EXERCISE AIM =
From the entries that follow, copy each line containing the word "swatch".
__________
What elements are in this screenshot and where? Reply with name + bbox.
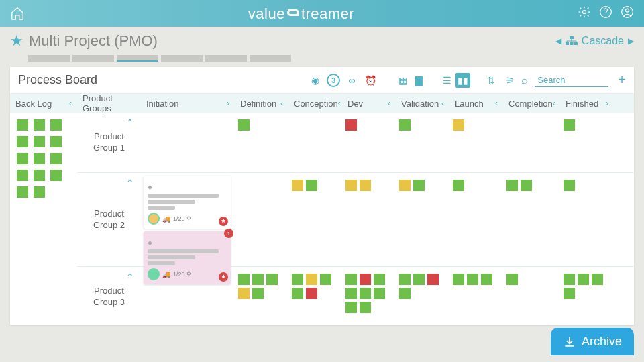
help-icon[interactable]: [599, 5, 612, 21]
task-item[interactable]: [345, 119, 357, 131]
tab[interactable]: [72, 55, 114, 62]
column-header[interactable]: Back Log‹: [10, 94, 77, 113]
backlog-item[interactable]: [34, 153, 45, 164]
task-item[interactable]: [306, 180, 317, 191]
column-header[interactable]: Validation‹: [396, 94, 449, 113]
task-item[interactable]: [564, 274, 575, 285]
grid-icon[interactable]: ▦: [395, 73, 410, 88]
product-group-label[interactable]: ⌃Product Group 3: [77, 267, 141, 325]
list-icon[interactable]: ☰: [439, 73, 454, 88]
task-item[interactable]: [252, 274, 264, 285]
task-item[interactable]: [506, 180, 518, 191]
backlog-item[interactable]: [34, 136, 45, 147]
backlog-item[interactable]: [50, 170, 62, 181]
backlog-item[interactable]: [34, 186, 45, 198]
backlog-item[interactable]: [34, 170, 45, 181]
column-header[interactable]: Dev‹: [342, 94, 396, 113]
column-header[interactable]: Product Groups: [77, 94, 141, 113]
task-item[interactable]: [238, 274, 250, 285]
task-item[interactable]: [306, 274, 317, 285]
task-item[interactable]: [453, 274, 464, 285]
task-item[interactable]: [413, 274, 425, 285]
task-item[interactable]: [252, 288, 264, 299]
task-item[interactable]: [345, 302, 357, 313]
task-item[interactable]: [345, 288, 357, 299]
column-header[interactable]: Initiation›: [141, 94, 235, 113]
task-item[interactable]: [374, 274, 385, 285]
backlog-item[interactable]: [17, 170, 28, 181]
tab[interactable]: [161, 55, 203, 62]
tab[interactable]: [205, 55, 247, 62]
backlog-item[interactable]: [17, 186, 28, 198]
task-item[interactable]: [345, 274, 357, 285]
task-item[interactable]: [564, 180, 575, 191]
task-item[interactable]: [467, 274, 478, 285]
task-item[interactable]: [374, 288, 385, 299]
task-item[interactable]: [292, 288, 303, 299]
task-item[interactable]: [238, 288, 250, 299]
tab-active[interactable]: [117, 55, 158, 62]
column-header[interactable]: Definition‹: [235, 94, 288, 113]
home-icon[interactable]: [10, 6, 25, 21]
backlog-item[interactable]: [50, 136, 62, 147]
task-item[interactable]: [427, 274, 439, 285]
task-item[interactable]: [292, 180, 303, 191]
product-group-label[interactable]: ⌃Product Group 1: [77, 113, 141, 172]
column-header[interactable]: Conception‹: [288, 94, 342, 113]
task-item[interactable]: [399, 119, 411, 131]
task-item[interactable]: [453, 180, 464, 191]
tab[interactable]: [250, 55, 291, 62]
task-item[interactable]: [360, 288, 371, 299]
product-group-label[interactable]: ⌃Product Group 2: [77, 173, 141, 266]
column-header[interactable]: Finished›: [560, 94, 614, 113]
column-header[interactable]: Launch‹: [449, 94, 503, 113]
task-item[interactable]: [521, 180, 532, 191]
backlog-item[interactable]: [34, 119, 45, 131]
sort-icon[interactable]: ⇅: [484, 73, 498, 88]
task-item[interactable]: [238, 119, 250, 131]
task-item[interactable]: [360, 180, 371, 191]
cascade-button[interactable]: ◀ Cascade ▶: [555, 35, 634, 47]
collapse-icon[interactable]: ⌃: [126, 177, 134, 189]
collapse-icon[interactable]: ⌃: [126, 271, 134, 283]
add-button[interactable]: +: [618, 72, 626, 88]
backlog-item[interactable]: [50, 153, 62, 164]
task-item[interactable]: [481, 274, 492, 285]
collapse-icon[interactable]: ⌃: [126, 117, 134, 129]
tab[interactable]: [28, 55, 70, 62]
task-item[interactable]: [360, 302, 371, 313]
task-item[interactable]: [266, 274, 278, 285]
task-item[interactable]: [345, 180, 357, 191]
backlog-item[interactable]: [50, 119, 62, 131]
task-item[interactable]: [564, 288, 575, 299]
task-item[interactable]: [413, 180, 425, 191]
task-item[interactable]: [360, 274, 371, 285]
task-item[interactable]: [578, 274, 589, 285]
search-input[interactable]: [535, 74, 608, 87]
backlog-item[interactable]: [17, 119, 28, 131]
target-icon[interactable]: ◉: [308, 73, 323, 88]
column-icon[interactable]: ▮▮: [455, 73, 470, 88]
user-icon[interactable]: [621, 5, 634, 21]
backlog-item[interactable]: [17, 136, 28, 147]
clock-icon[interactable]: ⏰: [363, 73, 378, 88]
card-icon[interactable]: ▇: [411, 73, 426, 88]
task-item[interactable]: [399, 180, 411, 191]
task-item[interactable]: [453, 119, 464, 131]
task-card[interactable]: ◆🚚1/20 ⚲: [144, 176, 231, 229]
task-item[interactable]: [306, 288, 317, 299]
task-item[interactable]: [320, 274, 331, 285]
infinity-icon[interactable]: ∞: [344, 73, 359, 88]
task-item[interactable]: [399, 288, 411, 299]
task-item[interactable]: [292, 274, 303, 285]
column-header[interactable]: Completion‹: [503, 94, 560, 113]
archive-button[interactable]: Archive: [551, 328, 634, 355]
backlog-item[interactable]: [17, 153, 28, 164]
task-item[interactable]: [506, 274, 518, 285]
task-item[interactable]: [592, 274, 603, 285]
filter-icon[interactable]: ⚞: [502, 73, 517, 88]
star-icon[interactable]: ★: [10, 32, 23, 50]
task-item[interactable]: [399, 274, 411, 285]
gear-icon[interactable]: [578, 5, 591, 21]
task-item[interactable]: [564, 119, 575, 131]
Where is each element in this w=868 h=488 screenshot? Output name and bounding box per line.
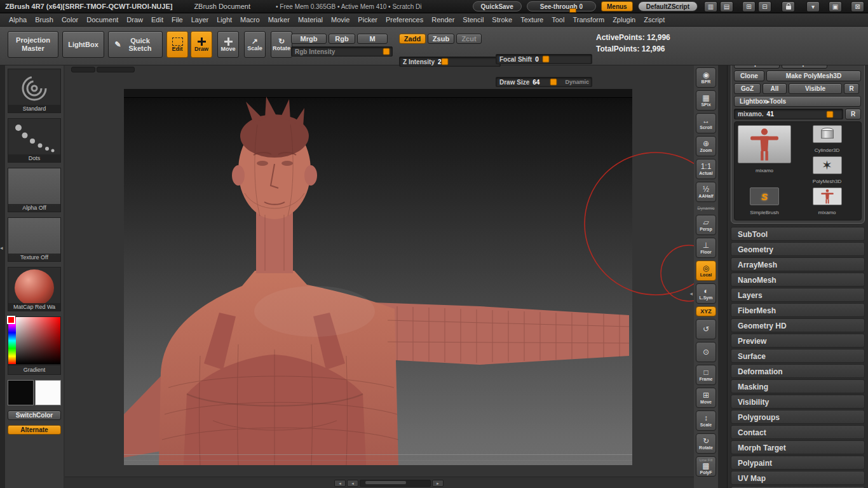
- alpha-selector[interactable]: Alpha Off: [8, 168, 61, 212]
- tool-section-row[interactable]: Morph Target: [731, 440, 865, 454]
- secondary-color-swatch[interactable]: [35, 380, 61, 405]
- close-icon[interactable]: ⊠: [851, 1, 864, 12]
- lightbox-button[interactable]: LightBox: [62, 31, 104, 58]
- restore-icon[interactable]: ▣: [829, 1, 842, 12]
- tool-section-row[interactable]: Preview: [731, 334, 865, 348]
- gizmo-rotate-icon[interactable]: ↻ Rotate: [696, 433, 716, 454]
- tool-r-button[interactable]: R: [845, 109, 861, 119]
- lightbox-tools-button[interactable]: Lightbox▸Tools: [734, 96, 861, 107]
- left-collapse-arrow[interactable]: ◂: [0, 245, 3, 251]
- goz-all-button[interactable]: All: [763, 83, 787, 94]
- add-palette-icon[interactable]: ⊞: [742, 1, 756, 12]
- alternate-button[interactable]: Alternate: [8, 425, 61, 435]
- tool-section-row[interactable]: Polygroups: [731, 410, 865, 424]
- tool-section-row[interactable]: Surface: [731, 349, 865, 363]
- clone-button[interactable]: Clone: [734, 71, 764, 81]
- scroll-right-icon[interactable]: ►: [432, 480, 444, 487]
- menu-item[interactable]: Render: [431, 16, 454, 24]
- menus-button[interactable]: Menus: [601, 1, 633, 11]
- menu-item[interactable]: Brush: [35, 16, 53, 24]
- aahalf-icon[interactable]: ½ AAHalf: [696, 182, 716, 202]
- edit-button[interactable]: Edit: [166, 31, 188, 58]
- zadd-button[interactable]: Zadd: [399, 34, 426, 44]
- menu-item[interactable]: Edit: [151, 16, 163, 24]
- focal-shift-slider[interactable]: Focal Shift 0: [496, 54, 592, 64]
- tool-section-row[interactable]: UV Map: [731, 471, 865, 485]
- tool-thumbnail-simplebrush[interactable]: S SimpleBrush: [738, 187, 791, 217]
- zoom-icon[interactable]: ⊕ Zoom: [696, 136, 716, 156]
- tool-section-row[interactable]: Contact: [731, 425, 865, 439]
- local-symmetry-icon[interactable]: ◐ L.Sym: [696, 283, 716, 304]
- main-color-swatch[interactable]: [8, 380, 34, 405]
- tool-section-row[interactable]: Polypaint: [731, 456, 865, 470]
- tool-section-row[interactable]: NanoMesh: [731, 273, 865, 287]
- menu-item[interactable]: Document: [86, 16, 118, 24]
- tool-section-row[interactable]: Geometry HD: [731, 318, 865, 332]
- menu-item[interactable]: Picker: [358, 16, 377, 24]
- tool-section-row[interactable]: SubTool: [731, 227, 865, 241]
- right-collapse-arrow[interactable]: ◂: [689, 291, 693, 297]
- menu-item[interactable]: Stroke: [492, 16, 512, 24]
- dynamic-persp-icon[interactable]: Dynamic: [696, 205, 716, 212]
- z-intensity-slider[interactable]: Z Intensity 25: [399, 57, 501, 67]
- pivot-icon[interactable]: ⊙: [696, 342, 716, 362]
- menu-item[interactable]: Draw: [126, 16, 143, 24]
- tool-section-row[interactable]: Visibility: [731, 395, 865, 409]
- perspective-icon[interactable]: ▱ Persp: [696, 215, 716, 235]
- tool-section-row[interactable]: Masking: [731, 379, 865, 393]
- tool-thumbnail-cylinder3d[interactable]: Cylinder3D: [796, 125, 858, 154]
- gradient-color-picker[interactable]: [8, 316, 61, 365]
- frame-mesh-icon[interactable]: □ Frame: [696, 365, 716, 385]
- projection-master-button[interactable]: Projection Master: [8, 31, 58, 58]
- goz-visible-button[interactable]: Visible: [789, 83, 842, 94]
- texture-selector[interactable]: Texture Off: [8, 217, 61, 262]
- menu-item[interactable]: Preferences: [386, 16, 423, 24]
- gradient-button[interactable]: Gradient: [8, 365, 61, 375]
- menu-item[interactable]: File: [172, 16, 183, 24]
- menu-item[interactable]: Stencil: [463, 16, 484, 24]
- xyz-symmetry-icon[interactable]: XYZ: [696, 306, 716, 316]
- material-selector[interactable]: MatCap Red Wa: [8, 267, 61, 311]
- hue-strip[interactable]: [8, 317, 16, 364]
- quicksave-button[interactable]: QuickSave: [473, 1, 522, 11]
- stroke-selector[interactable]: Dots: [8, 118, 61, 163]
- tool-thumbnail-mixamo-small[interactable]: mixamo: [796, 187, 858, 217]
- tool-thumbnail-polymesh3d[interactable]: ✶ PolyMesh3D: [796, 156, 858, 186]
- tool-section-row[interactable]: ArrayMesh: [731, 257, 865, 271]
- see-through-slider[interactable]: See-through 0: [527, 1, 596, 11]
- menu-item[interactable]: Material: [298, 16, 323, 24]
- gizmo-move-icon[interactable]: ⊞ Move: [696, 388, 716, 408]
- brush-pages-icon[interactable]: ▥: [704, 1, 717, 12]
- tool-section-row[interactable]: Layers: [731, 288, 865, 302]
- rgb-button[interactable]: Rgb: [329, 34, 355, 44]
- zbrush-document[interactable]: [124, 89, 632, 465]
- zsub-button[interactable]: Zsub: [428, 34, 454, 44]
- floor-grid-icon[interactable]: ⊥ Floor: [696, 238, 716, 258]
- move-button[interactable]: Move: [217, 31, 239, 58]
- current-tool-thumbnail[interactable]: mixamo: [738, 125, 791, 186]
- saturation-value-box[interactable]: [16, 317, 60, 364]
- scrollbar-thumb[interactable]: [365, 481, 406, 484]
- menu-item[interactable]: Color: [62, 16, 78, 24]
- polyframe-icon[interactable]: Line Fill ▩ PolyF: [696, 456, 716, 477]
- menu-item[interactable]: Movie: [331, 16, 349, 24]
- menu-item[interactable]: Texture: [520, 16, 543, 24]
- menu-item[interactable]: Layer: [191, 16, 209, 24]
- rgb-intensity-handle[interactable]: [383, 48, 390, 55]
- tool-section-row[interactable]: FiberMesh: [731, 303, 865, 317]
- rotate-canvas-icon[interactable]: ↺: [696, 319, 716, 339]
- local-pivot-icon[interactable]: ◎ Local: [696, 261, 716, 281]
- rotate-button[interactable]: ↻ Rotate: [271, 31, 292, 58]
- quick-sketch-button[interactable]: ✎ Quick Sketch: [108, 31, 163, 58]
- doc-pages-icon[interactable]: ▤: [720, 1, 733, 12]
- scale-button[interactable]: ↗ Scale: [244, 31, 266, 58]
- goz-button[interactable]: GoZ: [734, 83, 761, 94]
- switchcolor-button[interactable]: SwitchColor: [8, 410, 61, 420]
- menu-item[interactable]: Alpha: [9, 16, 27, 24]
- scroll-left-icon[interactable]: ◄: [347, 480, 358, 487]
- scroll-icon[interactable]: ↔ Scroll: [696, 113, 716, 133]
- menu-item[interactable]: Macro: [240, 16, 260, 24]
- actual-size-icon[interactable]: 1:1 Actual: [696, 159, 716, 179]
- make-polymesh3d-button[interactable]: Make PolyMesh3D: [766, 71, 861, 81]
- lock-icon[interactable]: [782, 1, 795, 12]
__________
RESULT OF THIS TASK =
- secondary-color-swatch[interactable]: [35, 380, 61, 405]
- main-color-swatch[interactable]: [8, 380, 34, 405]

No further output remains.